Этой верой по большому счету пронизаны все Ваши книги!

Да, таким людям и радовался писатель: «Слава Богу, были и есть среди постоянных моих читателей истинные интеллигенты. Какой же заряд бытовой и согревающей энергии исходит от них, как глубоко и деликатно их обращение со словом, как уважительно отношение к труду другого человека.

Их было и есть немного, но кислорода ими в легкие общества и творческого, прежде всего, вдыхаемого, еще хватает, чтобы поддержать мысль и жизнь в России».

Такие вот читатели и укрепляли решимость В.Астафьева держаться. В 1991 году он пишет критику Александру Михайлову: «Видно, время такое, когда ревуны и наглецы получили возможность наораться вдосталь, а наш удел работать, и чем время смутнее, тем больше потребность в тружениках, но не в болтунах».

Как больно переживал писатель выхолощенность жизни: изгонялось-искоренялось все дорогое православной душе. Поэтому и не оставил писатель без внимания слова великой певицы Надежды Андреевны Обуховой: «Христосовались! Да! Все кряду. Уж такой ли, бывало, золотушный парнишка попадется, что меня, дворянскую барышню, Боратынского внучку, барыню в кружевах, с души воротит, а целуешься троекратно со всеми кряду, подарки бедные принимаешь и сама даешь… Куда же денешься? Это же жизнь. Это уважение не только твое к народу, но и народа к тебе, а его ох как сложно заслужить. Это ведь вы там в современной литературе напридумывали Бог весть что о барах и крестьянах… Не читаю я ее. Ложь там, ложь сплошная. Если б по-вашему все было, так Россия давно бы погибла». Вот этим духом долго и жили. Каждый честный человек, исследователь ли, признать вынужден: не было такого сиротства ни в годы гражданской войны, ни Отечественной, как теперь, в якобы мирное время. Сейчас очень много людей как бы выработавших видимость – имидж – порядочного человека, но душевного тепла не накопивших. Виктор Петрович не раз с болью говорил, что наши так называемые хозяева жизни давно потеряли представление о том, как живет народ, ибо они живут совсем иначе. Он часто повторял строчки Игоря Кобзева: «Вышли мы все из народа, //Как нам вернуться в него?»
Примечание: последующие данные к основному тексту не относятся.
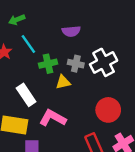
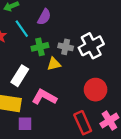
purple semicircle: (71, 31) -> (44, 17), moved, turned -56
white rectangle: (26, 95) -> (20, 76), turned 66

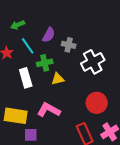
gray cross: (66, 47) -> (69, 45), moved
white rectangle: (20, 76) -> (26, 78), moved, turned -48

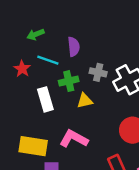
purple semicircle: (49, 35) -> (74, 47), turned -35
gray cross: (69, 45) -> (98, 72), moved
cyan line: (28, 46) -> (48, 60), turned -36

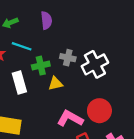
purple semicircle: (74, 47) -> (46, 20), moved
pink L-shape: (74, 139) -> (70, 119), moved

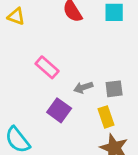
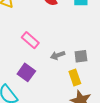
purple square: (59, 110) -> (26, 72), moved

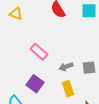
yellow rectangle: (75, 77) -> (68, 89), moved

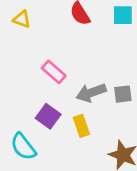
gray arrow: (66, 67) -> (91, 93), size x1.5
yellow rectangle: (68, 89) -> (81, 126), moved

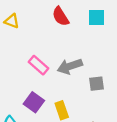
gray arrow: (91, 93) -> (70, 66), moved

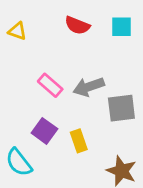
red semicircle: (61, 16) -> (77, 25), turned -36
gray square: (96, 84) -> (121, 108), size x1.5

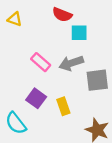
cyan square: (121, 27) -> (79, 33), moved

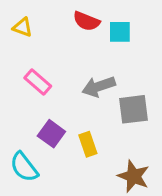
cyan square: (79, 33) -> (120, 32), moved
pink rectangle: (41, 62) -> (38, 82), moved

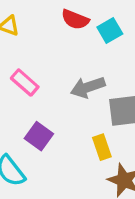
cyan square: (120, 32) -> (110, 30), turned -30
yellow rectangle: (88, 144) -> (102, 147), moved

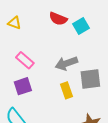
purple square: (39, 136) -> (23, 86), moved, turned 36
yellow rectangle: (102, 147) -> (66, 90), moved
Когда его упрекнули в оторванности от народа, он написал: «От какого? Что касается «моего народа», то лишь в прошлом году я был на восьми похоронах (1994 г.)
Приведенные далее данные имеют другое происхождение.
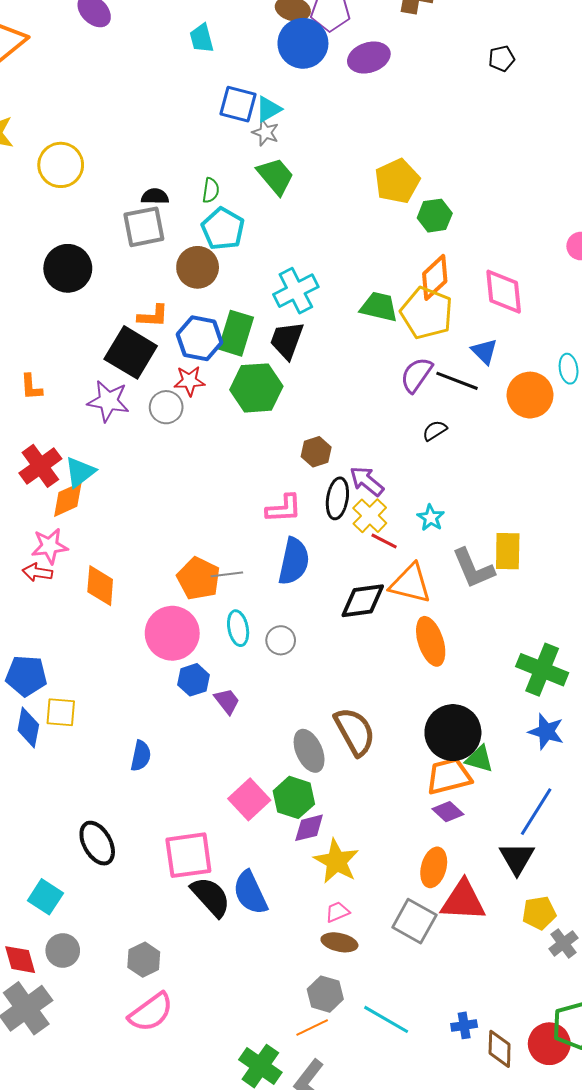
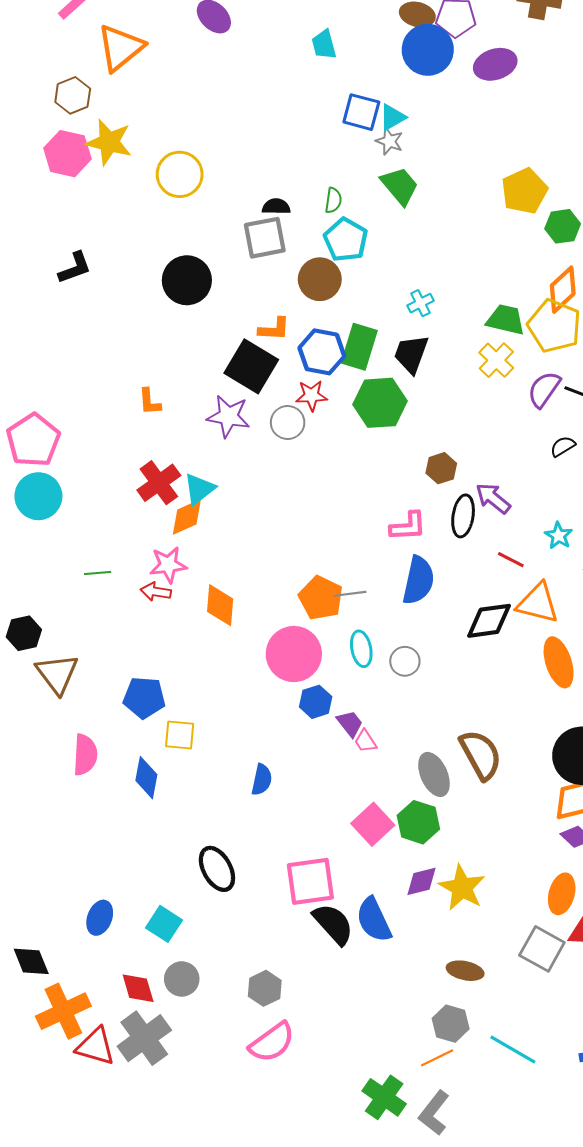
cyan cross: (296, 291) -> (420, 303), size x0.6
yellow cross: (370, 516) -> (496, 360), moved
blue diamond: (28, 727) -> (146, 778), moved
purple diamond: (309, 828) -> (422, 881), moved
pink trapezoid: (337, 912) -> (365, 741), moved, turned -100

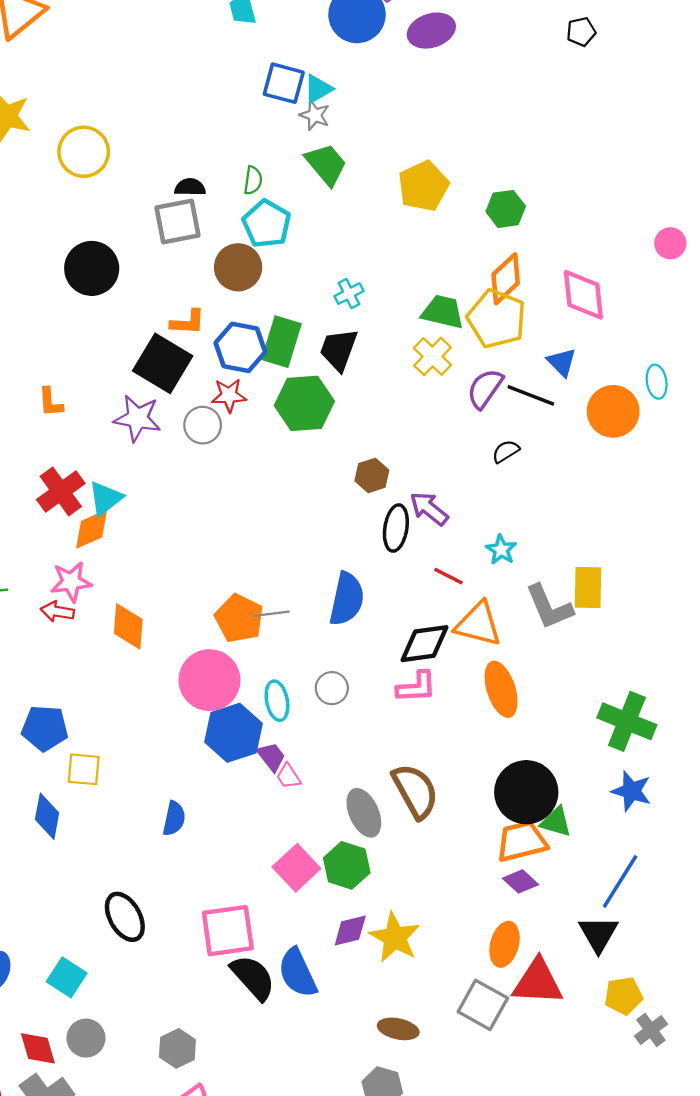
yellow pentagon: (524, 191) -> (423, 186), moved
pink L-shape: (408, 526) -> (416, 687), moved
cyan ellipse: (361, 649) -> (277, 701), moved
blue hexagon: (316, 702) -> (233, 733), size x1.6

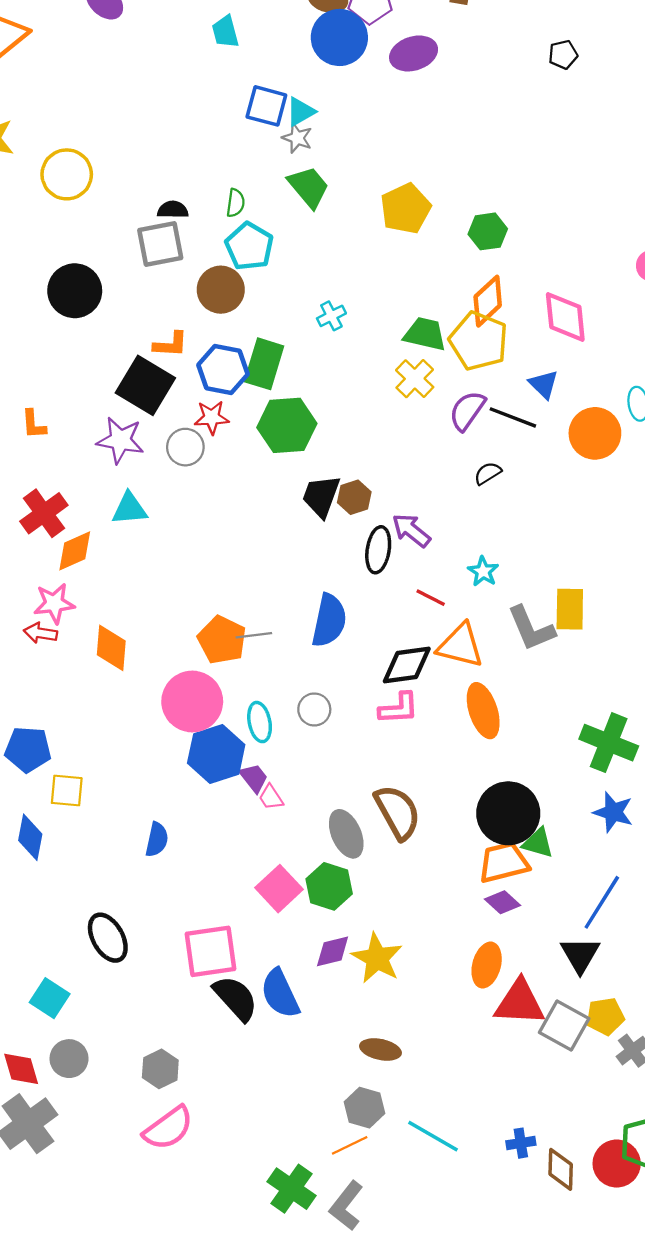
black trapezoid: (339, 350) -> (321, 496), moved
cyan triangle: (105, 498) -> (129, 509), moved, turned 33
gray square: (483, 1005) -> (564, 1026), moved

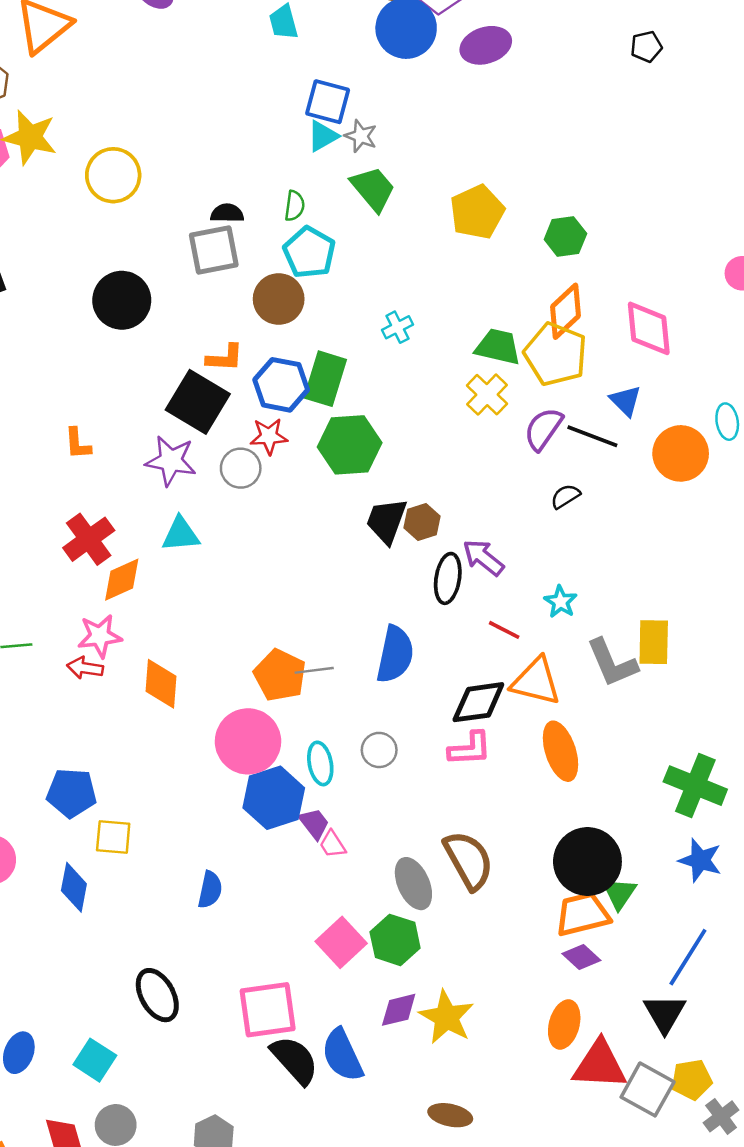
cyan triangle: (301, 112) -> (323, 136), moved
green triangle: (538, 843) -> (619, 893), turned 48

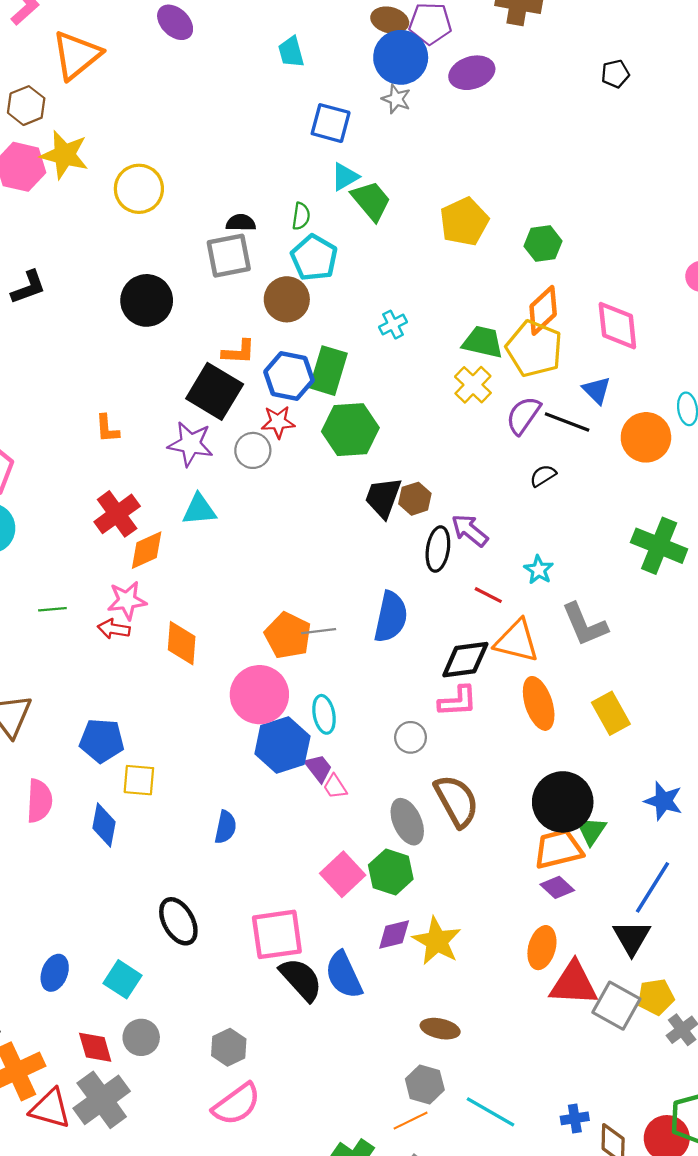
cyan triangle: (323, 136) -> (345, 177), moved
gray star: (361, 136) -> (396, 99), moved
yellow rectangle: (654, 642) -> (611, 713), moved, turned -30
gray circle: (379, 750) -> (411, 737), moved
green cross: (695, 786) -> (659, 546), moved

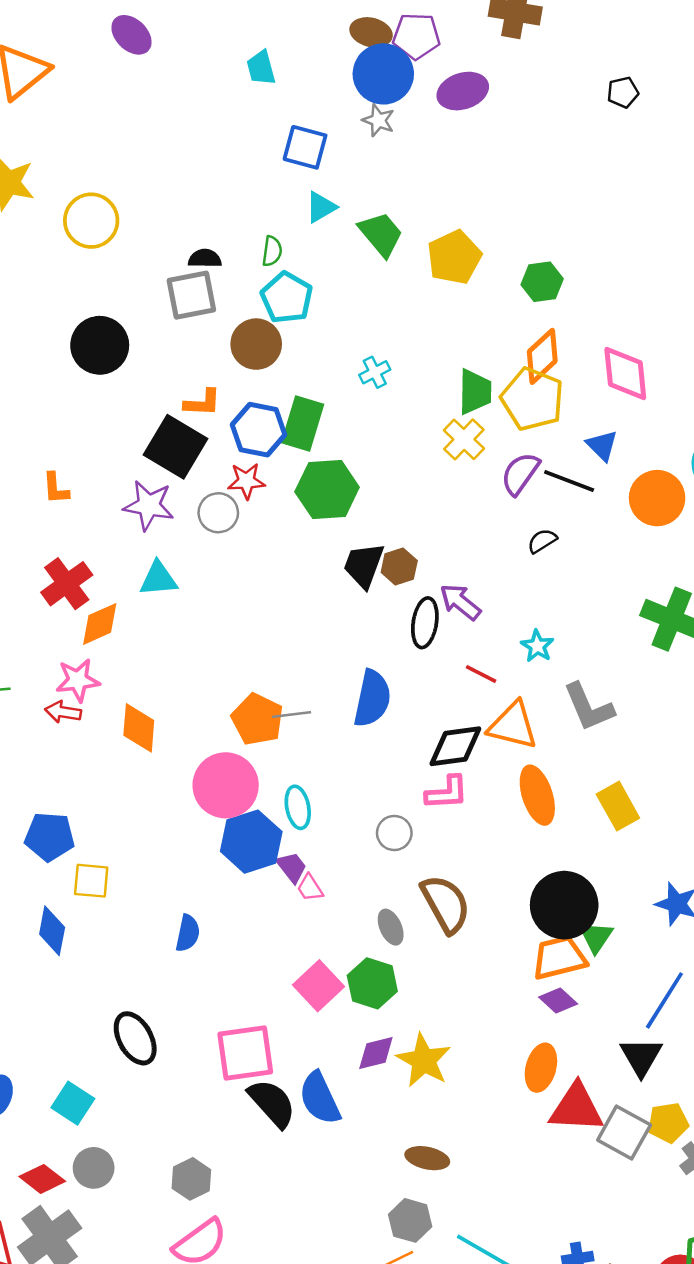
green trapezoid: (371, 201) -> (381, 234), moved
green trapezoid: (483, 342) -> (475, 392), turned 78
gray ellipse: (407, 822) -> (391, 927), size x0.7
red diamond: (95, 1047) -> (42, 1179), turned -36

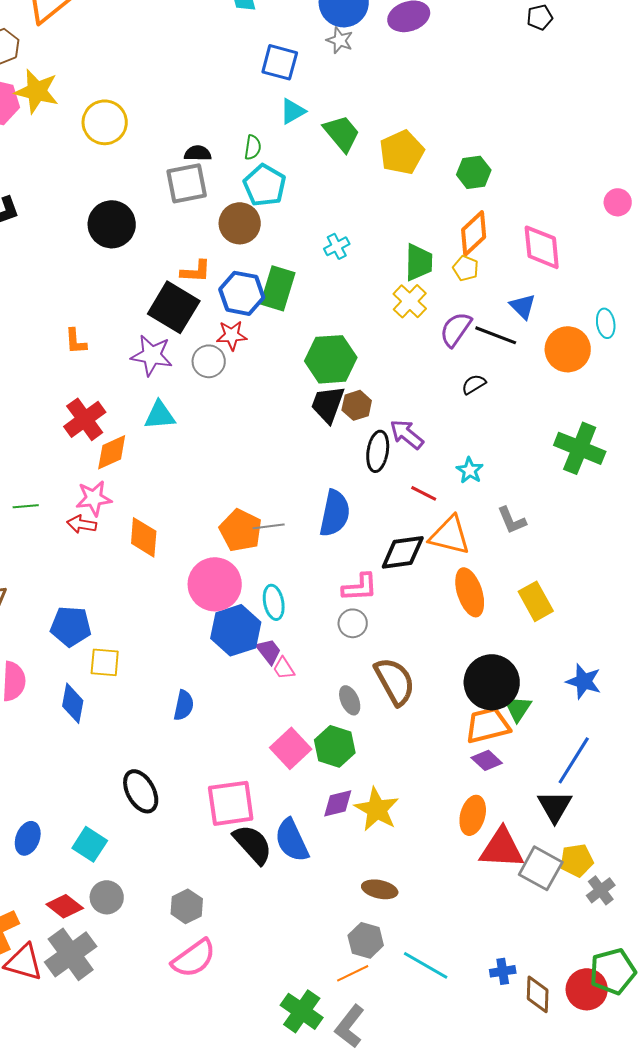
yellow pentagon: (532, 399) -> (466, 268), size x0.5
green hexagon: (327, 490) -> (331, 359), moved
gray L-shape: (589, 707) -> (512, 520), size x0.7
pink L-shape: (447, 793) -> (360, 587), moved

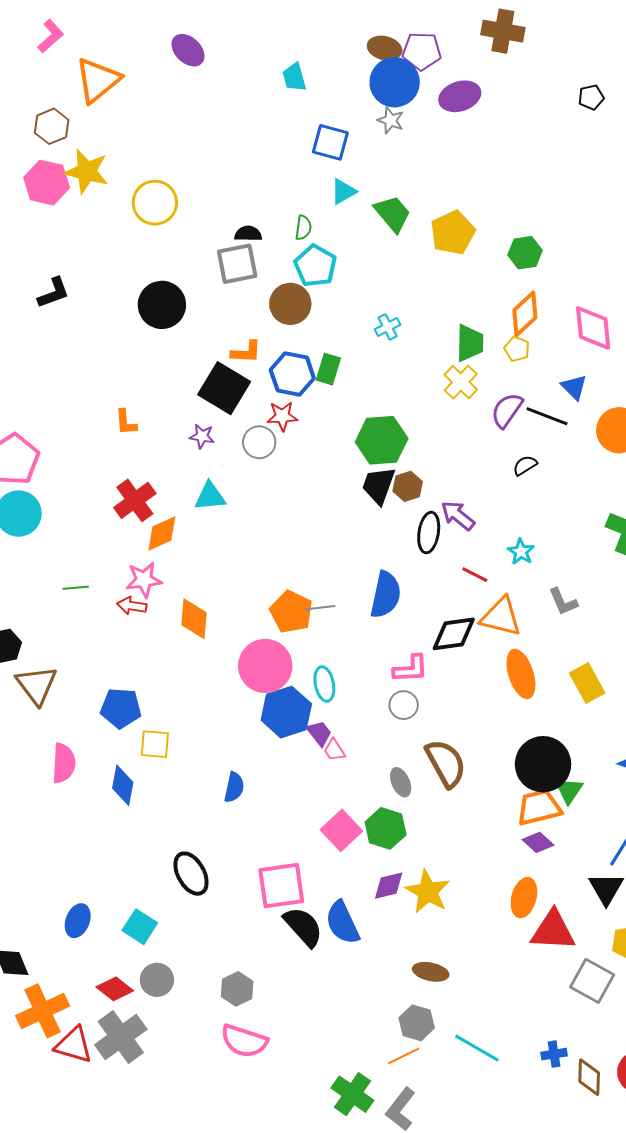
green rectangle: (278, 288) -> (328, 369), size x0.7
purple star: (152, 355) -> (202, 436), size x0.6
gray square: (541, 868) -> (592, 981), moved
pink semicircle: (194, 958) -> (244, 1041), turned 54

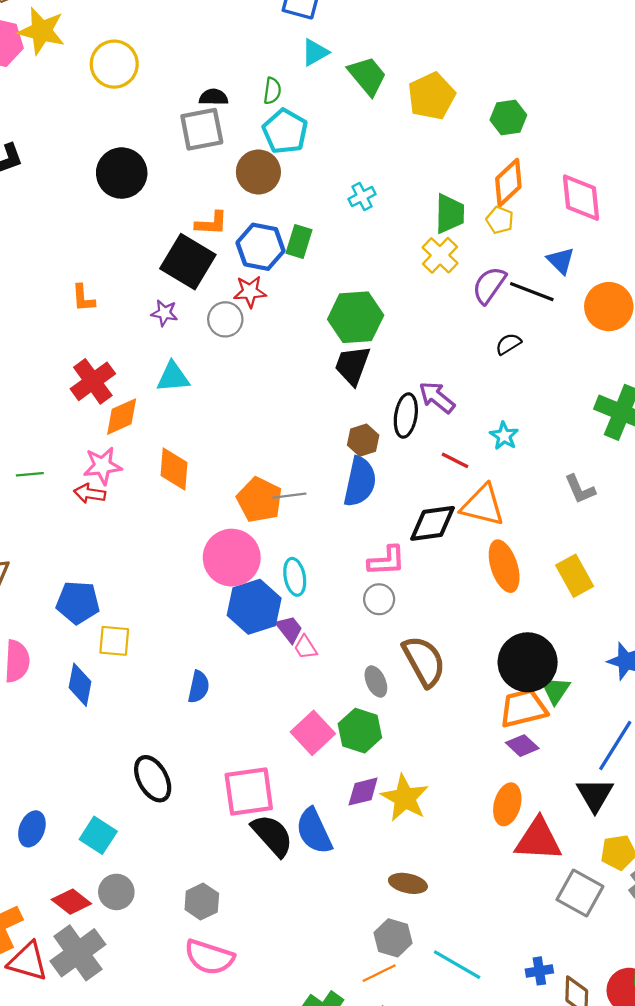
brown hexagon: (408, 486) -> (363, 440), moved
gray L-shape: (563, 602) -> (580, 489), moved
orange diamond: (194, 619) -> (174, 469), moved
Двоих из них сбило машинами, остальные тоже по-всякому кончили свои дни, только старухи умирают своей смертью. Я бы рад от этого народа оторваться, да куда мне? Сил не хватит. И поздно, и места мне в другом месте нету, да ведь и страдаю я муками этого народа». Когда в народе еще держался православный дух, то не только родственники, но соседи не отдавали в приюты осиротевших детей. К тому же если до войны человек, выросший в детском доме мог стать писателем, военачальником, священником, есть тому примеры, то теперь – как утверждает статистика – девяносто пять процентов оттуда сразу поступает в преступный мир, ибо в детских домах, как и всюду, острый дефицит душевности, уж не говоря о духовности.

Долго не могли выхолащиватели выветрить и песенный дух России, долго еще она звенела песнями, ибо жива была ее душа. В письме к Г. Свиридову В. Астафьев со свойственным ему юмором рассказывает, что на одном из выступлений разговор зашел о том, какой стала Россия, и весельчак один из зала прислал ему записку: «Россия впрямь другою стала, был Емельян, теперь вот Алла» и замечает: «Было б совсем грустно, если б уж все ушли в «пугачевщину». Слава Богу, работаете Вы и еще несколько крупных русских композиторов и не даете нам совсем одичать и подчиниться дикому и чужому ритму века».

Песенную стихию России писатель щедро отобразил в своих книгах. От жены его дяди (в «Последнем поклоне» Кольча-младший) – Анны Константиновны – студенты-филологи КГУ и сотрудники овсянской библиотеки записали более ста песен.

Всякий раз Виктор Петрович плакал, слушая передачу Заволокиных «Играй, гармонь!», узнавая родное душе и всякий раз пробовал утешить себя поговоркой: «Другие времена, другие песни», но тут же настигало его иное чувство: «не хочется соглашаться, не хочется слышать какие-то завыванья на нерусский лад, и вывертывать горло не по-нашему тоже больно и неловко».

Да, Виктор Петрович, что-то в нашей жизни не так, что-то в ней не дает русской душе набраться воздуха и запеть. Не поется… Как евреям в египетском плену во время оно.